PROBLEM DETAILS – From the entries below, return every line that includes the word "sindicatos".

Stored data entries:
--------

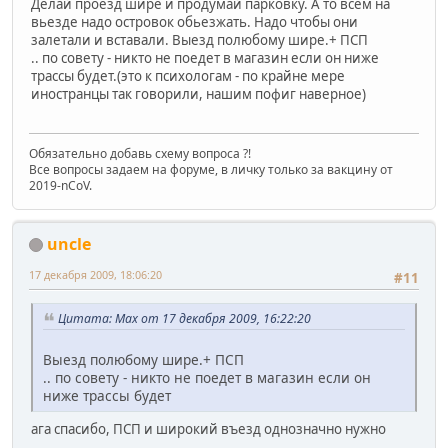
Делай проезд шире и продумай парковку. А то всем на
вьезде надо островок обьезжать. Надо чтобы они
залетали и вставали. Выезд полюбому шире.+ ПСП
.. по совету - никто не поедет в магазин если он ниже
трассы будет.(это к психологам - по крайне мере
иностранцы так говорили, нашим пофиг наверное)
Обязательно добавь схему вопроса ?!
Все вопросы задаем на форуме, в личку только за вакцину от
2019-nCoV.
uncle
17 декабря 2009, 18:06:20
#11
Цитата: Max от 17 декабря 2009, 16:22:20
Выезд полюбому шире.+ ПСП
.. по совету - никто не поедет в магазин если он
ниже трассы будет
ага спасибо, ПСП и широкий въезд однозначно нужно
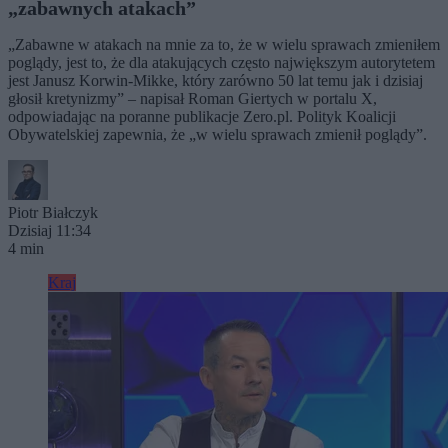
„zabawnych atakach”
„Zabawne w atakach na mnie za to, że w wielu sprawach zmieniłem
poglądy, jest to, że dla atakujących często największym autorytetem
jest Janusz Korwin-Mikke, który zarówno 50 lat temu jak i dzisiaj
głosił kretynizmy” – napisał Roman Giertych w portalu X,
odpowiadając na poranne publikacje Zero.pl. Polityk Koalicji
Obywatelskiej zapewnia, że „w wielu sprawach zmienił poglądy”.
Piotr Białczyk
Dzisiaj 11:34
4 min
Kraj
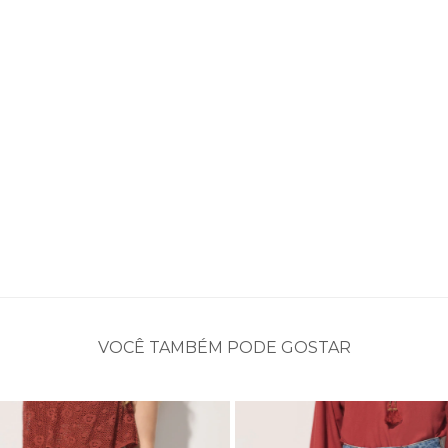
VOCÊ TAMBÉM PODE GOSTAR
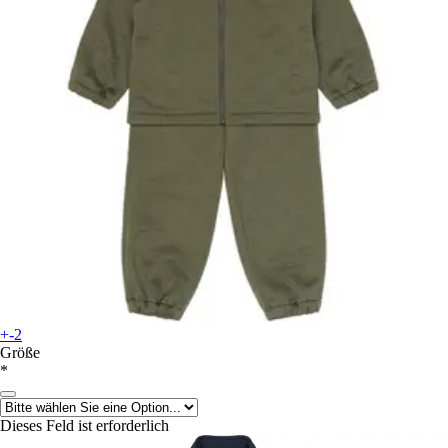
+-2
Größe
*
Dieses Feld ist erforderlich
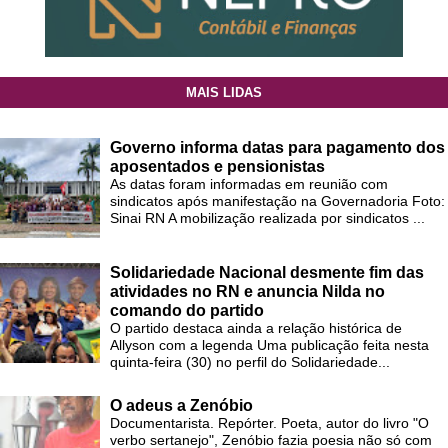
MAIS LIDAS
Governo informa datas para pagamento dos
aposentados e pensionistas
As datas foram informadas em reunião com
sindicatos após manifestação na Governadoria Foto:
Sinai RN A mobilização realizada por sindicatos ...
Solidariedade Nacional desmente fim das
atividades no RN e anuncia Nilda no
comando do partido
O partido destaca ainda a relação histórica de
Allyson com a legenda Uma publicação feita nesta
quinta-feira (30) no perfil do Solidariedade...
O adeus a Zenóbio
Documentarista. Repórter. Poeta, autor do livro "O
verbo sertanejo", Zenóbio fazia poesia não só com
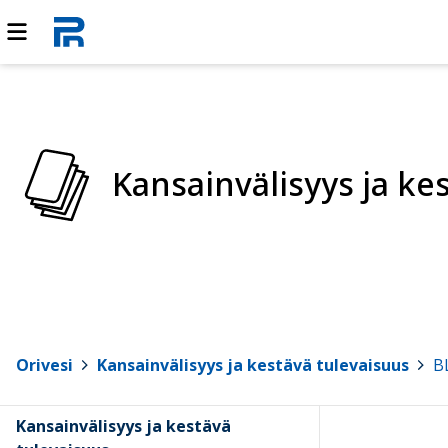
Kansainvälisyys ja ke
Orivesi
>
Kansainvälisyys ja kestävä tulevaisuus
>
B
Kansainvälisyys ja kestävä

--------

EXERCISE ANSWER –
sindicatos após manifestação na Governadoria Foto:
Sinai RN A mobilização realizada por sindicatos ...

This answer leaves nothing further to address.